The underlying code supports escape sequences, like \t, but the 
validation doesn't take those into account yet. That would be a good 
starter contribution for someone out there...

rb

On 02/04/2016 12:39 PM, Alan Jackoway wrote:
> Though I love the concept of ☃ as your separator, my belief is that the
> correct way to do this to replace your custom delimiter with the ones that
> are defined in ASCII (and therefore extremely unlikely to appear in your
> data): https://en.wikipedia.org/wiki/Delimiter#ASCII_delimited_text
>
> That said, I have not actually tried this with NiFi, so I don't know how
> easy it is to specify ASCII character 31 as your separator in the UI.
>
> On Thu, Feb 4, 2016 at 2:34 PM, Ryan Blue <bl...@cloudera.com> wrote:
>
>> The underlying CSV library only supports a single-character delimiter, so
>> it would be a bit of work to allow multi-char delimiters. Another solution
>> is to use | as your delimiter and simply account for that in your file
>> header. Everything is mapped by name, so you'd just have a bunch of columns
>> named "" and it should work fine otherwise.
>>
>> That may not work if your delimiter is || because you might have | in your
>> data, though. If that's the case, then I'd go with the suggestion from Joe
>> to replace "||" with a single-character delimiter that you won't see in the
>> data, like ☃.
>>
>> rb
>>
>>
>> On 02/04/2016 06:50 AM, Joe Witt wrote:
>>
>>> Not a direct answer but:
>>>     With NIFI-210 arriving in the upcoming NiFi 0.5.0 release you will
>>> have a great option in scripting (Lua, Python, Ruby, Groovy,
>>> Javascript) that will let you rapidly get past these hurdles without
>>> having to build your own custom processor until you are sure what you
>>> need.
>>>
>>> Thanks
>>> Joe
>>>
>>> On Thu, Feb 4, 2016 at 6:48 AM, Tony Kurc <tr...@gmail.com> wrote:
>>>
>>>> With that processor alone it doesn't appear so. The validator for that
>>>> property requires it to be one character.
>>>> On Feb 3, 2016 1:01 AM, "shweta" <sh...@gmail.com> wrote:
>>>>
>>>> Hi All,
>>>>>
>>>>> It seems "ConvertCSVtoAvro" only support single character as delimiter
>>>>> in
>>>>> Nifi. Is there a way to specify "||"
>>>>> delimiter.
>>>>>
>>>>> Thanks,
>>>>> Shweta
>>>>>
>>>>>
>>>>>
>>>>> --
>>>>> View this message in context:
>>>>>
>>>>> http://apache-nifi-developer-list.39713.n7.nabble.com/ConvertCSVtoAvro-support-for-delimiter-tp7116.html
>>>>> Sent from the Apache NiFi Developer List mailing list archive at
>>>>> Nabble.com.
>>>>>
>>>>>
>>
>> --
>> Ryan Blue
>> Software Engineer
>> Cloudera, Inc.
>>
>


-- 
Ryan Blue
Software Engineer
Cloudera, Inc.

Re: ConvertCSVtoAvro | support for "||" delimiter

Posted by Alan Jackoway <al...@cloudera.com>.
Though I love the concept of ☃ as your separator, my belief is that the
correct way to do this to replace your custom delimiter with the ones that
are defined in ASCII (and therefore extremely unlikely to appear in your
data): https://en.wikipedia.org/wiki/Delimiter#ASCII_delimited_text

That said, I have not actually tried this with NiFi, so I don't know how
easy it is to specify ASCII character 31 as your separator in the UI.
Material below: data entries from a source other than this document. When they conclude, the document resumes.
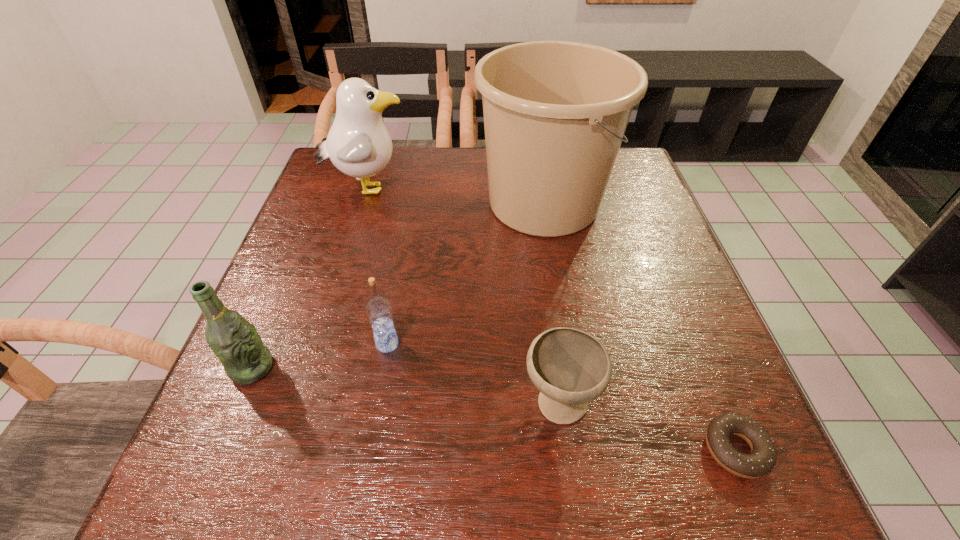 The height and width of the screenshot is (540, 960). Identify the location of vacant region located 0.150m on the back of the vodka. (399, 279).

Image resolution: width=960 pixels, height=540 pixels. I want to click on vacant space located 0.190m on the back of the chalice, so click(544, 293).

What are the coordinates of `free location located on the left of the doughnut` in the screenshot? It's located at (534, 449).

At what (x,y) coordinates should I click in order to perform the action: click on bucket located in the far edge section of the desktop. Please return your answer as a coordinate pair (x, y). The width and height of the screenshot is (960, 540). Looking at the image, I should click on (555, 113).

The image size is (960, 540). In order to click on gull located at the far edge in this screenshot , I will do `click(358, 144)`.

Where is `object at the near edge`? object at the near edge is located at coordinates (762, 459).

Locate an element on the screen. This screenshot has height=540, width=960. gull that is at the left edge is located at coordinates (358, 144).

At what (x,y) coordinates should I click in order to perform the action: click on beer bottle located in the left edge section of the desktop. Please return your answer as a coordinate pair (x, y). Looking at the image, I should click on (x=235, y=341).

Find the location of `bucket located in the right edge section of the desktop`. bucket located in the right edge section of the desktop is located at coordinates (555, 113).

The height and width of the screenshot is (540, 960). Identify the location of doughnut located in the right edge section of the desktop. (762, 459). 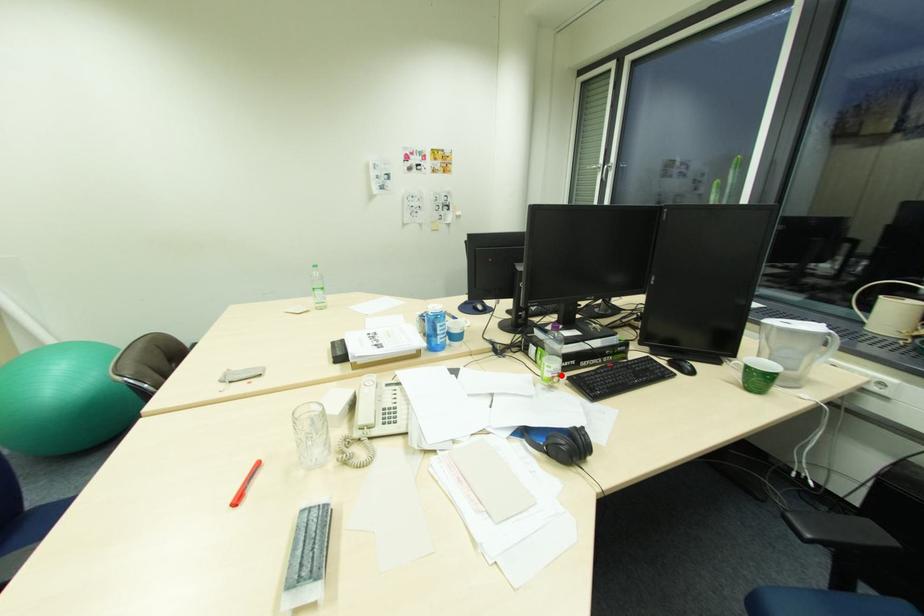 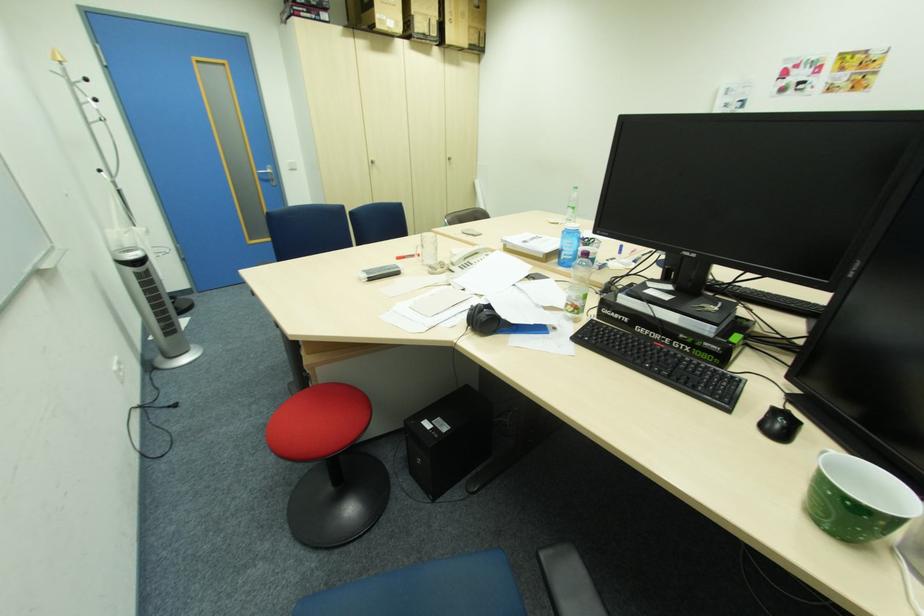 Where in the second image is the point corresponding to the highlighted location from the first image?

(575, 304) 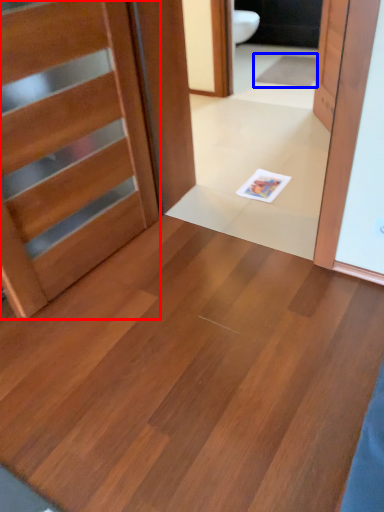 Question: Which object is further to the camera taking this photo, door (highlighted by a red box) or doormat (highlighted by a blue box)?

On Thu, Feb 4, 2016 at 2:34 PM, Ryan Blue <bl...@cloudera.com> wrote:

> The underlying CSV library only supports a single-character delimiter, so
> it would be a bit of work to allow multi-char delimiters. Another solution
> is to use | as your delimiter and simply account for that in your file
> header. Everything is mapped by name, so you'd just have a bunch of columns
> named "" and it should work fine otherwise.
>
> That may not work if your delimiter is || because you might have | in your
> data, though. If that's the case, then I'd go with the suggestion from Joe
> to replace "||" with a single-character delimiter that you won't see in the
> data, like ☃.
>
> rb
>
>
> On 02/04/2016 06:50 AM, Joe Witt wrote:
>
>> Not a direct answer but:
>>    With NIFI-210 arriving in the upcoming NiFi 0.5.0 release you will
>> have a great option in scripting (Lua, Python, Ruby, Groovy,
>> Javascript) that will let you rapidly get past these hurdles without
>> having to build your own custom processor until you are sure what you
>> need.
>>
>> Thanks
>> Joe
>>
>> On Thu, Feb 4, 2016 at 6:48 AM, Tony Kurc <tr...@gmail.com> wrote:
>>
>>> With that processor alone it doesn't appear so. The validator for that
>>> property requires it to be one character.
>>> On Feb 3, 2016 1:01 AM, "shweta" <sh...@gmail.com> wrote:
>>>
>>> Hi All,
>>>>
>>>> It seems "ConvertCSVtoAvro" only support single character as delimiter
>>>> in
>>>> Nifi. Is there a way to specify "||"
>>>> delimiter.
>>>>
>>>> Thanks,
>>>> Shweta
>>>>
>>>>
>>>>
>>>> --
>>>> View this message in context:
>>>>
>>>> http://apache-nifi-developer-list.39713.n7.nabble.com/ConvertCSVtoAvro-support-for-delimiter-tp7116.html
>>>> Sent from the Apache NiFi Developer List mailing list archive at
>>>> Nabble.com.
>>>>
>>>>
>
> --
> Ryan Blue
> Software Engineer
> Cloudera, Inc.
>

Re: ConvertCSVtoAvro | support for "||" delimiter

Posted by Ryan Blue <bl...@cloudera.com>.
The underlying CSV library only supports a single-character delimiter, 
so it would be a bit of work to allow multi-char delimiters. Another 
solution is to use | as your delimiter and simply account for that in 
your file header. Everything is mapped by name, so you'd just have a 
bunch of columns named "" and it should work fine otherwise.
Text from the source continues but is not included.